### Task to complete
Once the pictures are set aside, retype the remaining entries exactly.

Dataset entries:

Start of Block

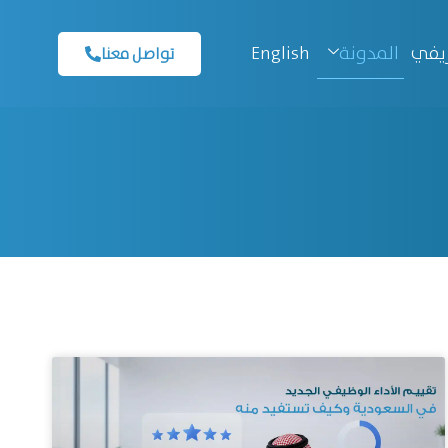
المدونة
ريفي
English
تواصل معنا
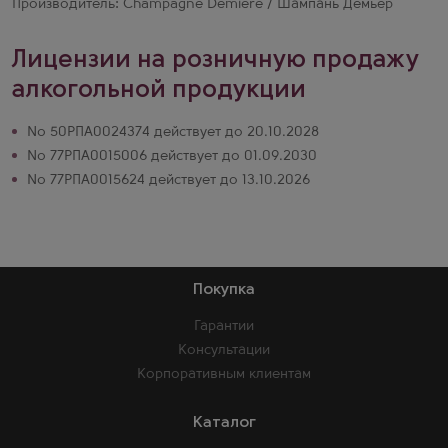
Производитель: Champagne Demiere / Шампань Демьер
Лицензии на розничную продажу
алкогольной продукции
№ 50РПА0024374 действует до 20.10.2028
№ 77РПА0015006 действует до 01.09.2030
№ 77РПА0015624 действует до 13.10.2026
Покупка
Гарантии
Консультации
Корпоративным клиентам
Каталог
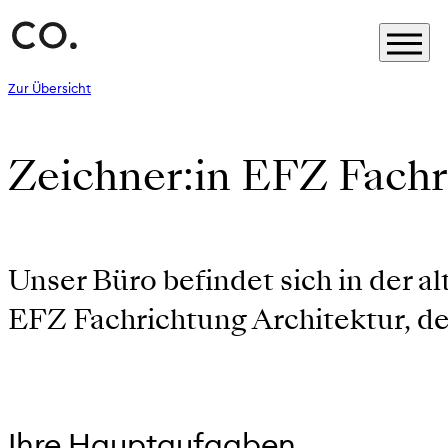
Zur Übersicht
Zeichner:in EFZ Fach
Unser Büro befindet sich in der 
EFZ Fachrichtung Architektur, de
Ihre Hauptaufgaben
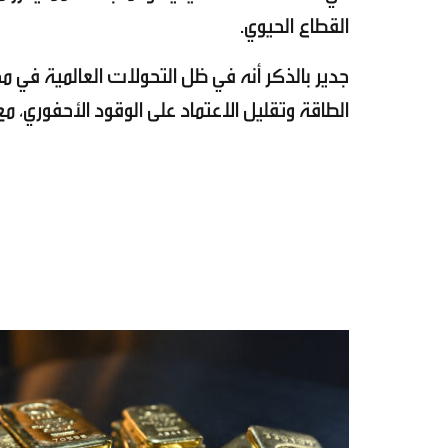
القطاع الحيوي.
جدير بالذكر أنه في ظل التحولات العالمية في م
الطاقة وتقليل الاعتماد على الوقود الأحفوري، 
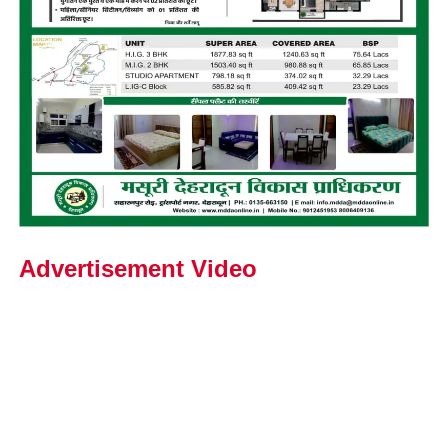
Advertisement Video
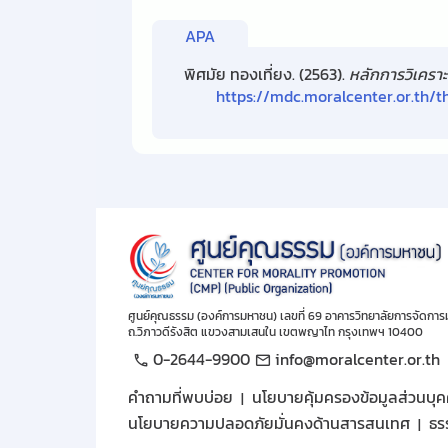
APA
พิศมัย ทองเที่ยง. (2563).
หลักการวิเครา
https://mdc.moralcenter.or.th
ศูนย์คุณธรรม (องค์การมหาชน) เลขที่ 69 อาคารวิทยาลัยการจัดการ
ถ.วิภาวดีรังสิต แขวงสามเสนใน เขตพญาไท กรุงเทพฯ 10400
0-2644-9900
info@moralcenter.or.th
คำถามที่พบบ่อย
นโยบายคุ้มครองข้อมูลส่วนบุ
นโยบายความปลอดภัยมั่นคงด้านสารสนเทศ
ธร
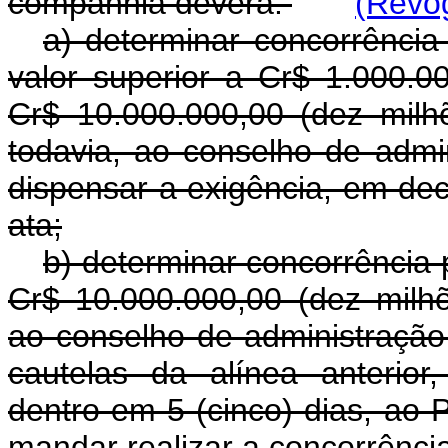
companhia deverá:
(Revog
a) determinar concorrência 
valor superior a Cr$ 1.000.0
Cr$ 10.000.000,00 (dez milhõ
todavia, ao conselho de admin
dispensar a exigência, em de
ata;
b) determinar concorrência 
Cr$ 10.000.000,00 (dez milhõ
ao conselho de administração
cautelas da alínea anterior
dentro em 5 (cinco) dias, ao 
mandar realizar a concorrênci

End of Block

### Worked solution
المدونة
ريفي
English
تواصل معنا
Производитель: Champagne Demiere / Шампань Демьер
Лицензии на розничную продажу
алкогольной продукции
№ 50РПА0024374 действует до 20.10.2028
№ 77РПА0015006 действует до 01.09.2030
№ 77РПА0015624 действует до 13.10.2026
Покупка
Гарантии
Консультации
Корпоративным клиентам
Каталог
Zur Übersicht
Zeichner:in EFZ Fach
Unser Büro befindet sich in der 
EFZ Fachrichtung Architektur, de
Ihre Hauptaufgaben
القطاع الحيوي.
جدير بالذكر أنه في ظل التحولات العالمية في م
الطاقة وتقليل الاعتماد على الوقود الأحفوري، 
Advertisement Video
APA
พิศมัย ทองเที่ยง. (2563).
หลักการวิเครา
https://mdc.moralcenter.or.th
ศูนย์คุณธรรม (องค์การมหาชน) เลขที่ 69 อาคารวิทยาลัยการจัดการ
ถ.วิภาวดีรังสิต แขวงสามเสนใน เขตพญาไท กรุงเทพฯ 10400
0-2644-9900
info@moralcenter.or.th
คำถามที่พบบ่อย
นโยบายคุ้มครองข้อมูลส่วนบุ
นโยบายความปลอดภัยมั่นคงด้านสารสนเทศ
ธร
companhia deverá:
(Revog
a) determinar concorrência 
valor superior a Cr$ 1.000.0
Cr$ 10.000.000,00 (dez milhõ
todavia, ao conselho de admin
dispensar a exigência, em de
ata;
b) determinar concorrência 
Cr$ 10.000.000,00 (dez milhõ
ao conselho de administração
cautelas da alínea anterior
dentro em 5 (cinco) dias, ao 
mandar realizar a concorrênci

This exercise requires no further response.